Who am I talking about up there? When you over-use pronouns, you confuse readers. Learn the tricks of spotting excessive pronoun usage, and eliminate it from your writing.
He Said, She Said, They Said
Eliza looked at Mary. She shuddered before she spoke. "They're coming for us."
There are so many pronouns in the example above, no one can tell what's going on. Did Eliza both shudder and speak, or did Mary? Maybe Eliza shuddered, and Mary spoke. Or it could be the other way around. Maybe there's a third she involved in this mix.
The point is, I don't know. And you know what? I'm not going to try to sit here and figure it out. When I'm reading a book, the last thing I want to do is play the Match the Pronoun game. If I have to stop reading to ask "wait -- is that 'he' Marcus or Dave?" then you aren't doing your job as an author.
Grammar is always difficult to figure out, and the best way to keep your pronouns in check is through careful editing. But there is a hard-and-fast rule that I like to use that does help: don't repeat the same pronoun in a sentence.

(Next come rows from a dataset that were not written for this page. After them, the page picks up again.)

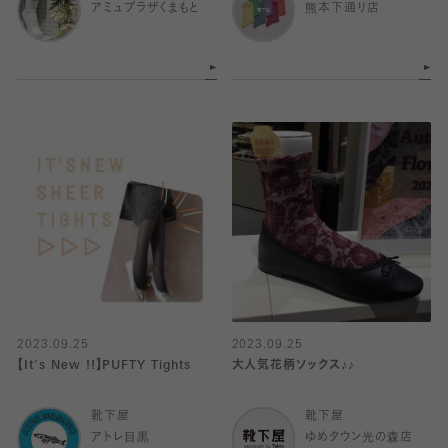
アミュプラザくまもと
熊本下通り店
2023.09.25
2023.09.25
【It’s New !!】PUFTY Tights
大人気花柄ソックス♪♪
靴下屋
靴下屋
アトレ目黒
ゆめタウン光の森店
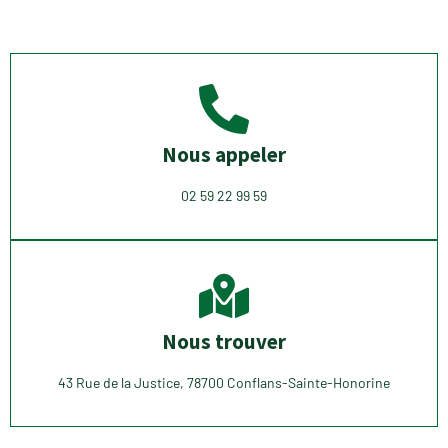
Nous appeler
02 59 22 99 59
Nous trouver
43 Rue de la Justice, 78700 Conflans-Sainte-Honorine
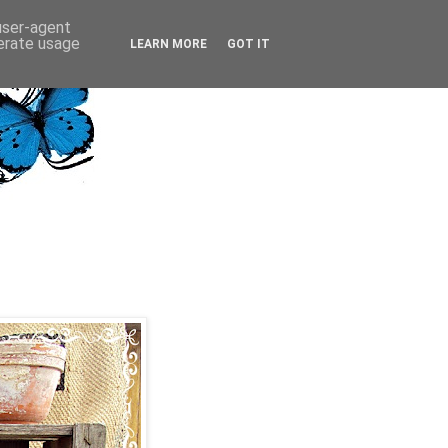
 user-agent
nerate usage
LEARN MORE
GOT IT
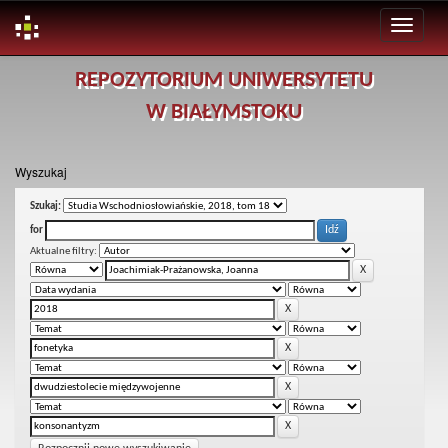
Skip
REPOZYTORIUM UNIWERSYTETU
navigation
W BIAŁYMSTOKU
Wyszukaj
Szukaj:
for
Aktualne filtry:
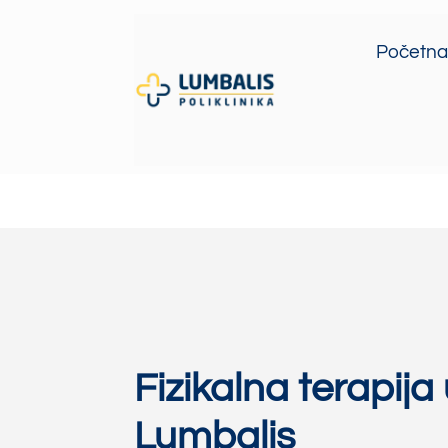
Početna
Fizikalna terapija 
Lumbalis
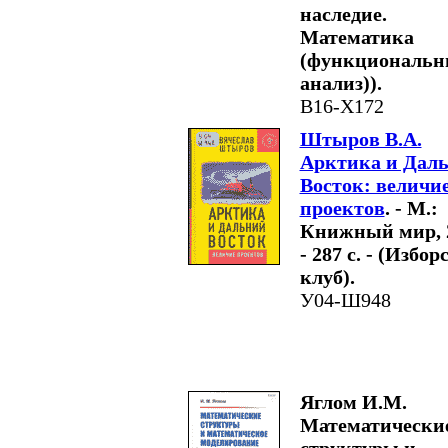
наследие.
Математика
(функциональ
анализ)).
В16-Х172
Штыров В.А.
Арктика и Дал
Восток: величи
проектов
. - М.:
Книжный мир, 
- 287 с. - (Избо
клуб).
У04-Ш948
Яглом И.М.
Математически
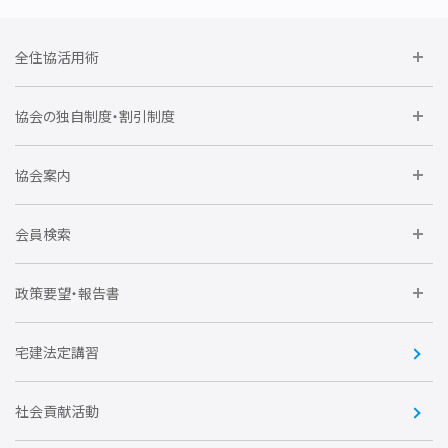
全住協活用術
委員会に参加しよう
協会の独自制度・割引制度
研修に参加しよう
住宅瑕疵担保責任保険割引制度
レインズシステム利用
要望活動に参加しよう
協会案内
仲間をつくろう
全住協NET
全住協いえかるて
運営組織
入会の流れ
会員検索
不動産後見アドバイザー資格講習
トライアル会員制度
アクセス
企業会員
団体会員
政策要望・報告書
安心R住宅
会
賛助会員
住宅・土地税制改正要望
住宅金融支援機構の要望
宅建法定講習
全住協ビジネスショップ
優良事業表彰
報告書
社会貢献活動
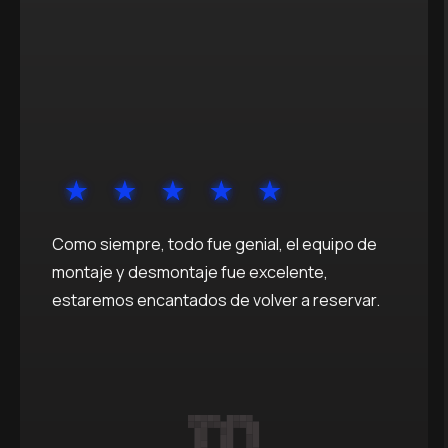
Como siempre, todo fue genial, el equipo de
montaje y desmontaje fue excelente,
estaremos encantados de volver a reservar.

If there's a she, use it just once. Same with he and all the rest. And if there is any confusion at all, use a proper name. Sometimes, you might need to add pronouns to once sentence and take them from another. But I like to eliminate pronouns entirely when there's confusion.
Eliza looked at her. Mary shuddered before speaking. "They're coming for us."
Eliza looked at Mary, who shuddered before she spoke. "They're coming for us."
You have to be particularly careful of pronouns when two or more persons of the same gender are interacting, because tracing all the he and she stuff shouldn't be difficult. Make your book easy to read, and don't make reader play the pronoun game.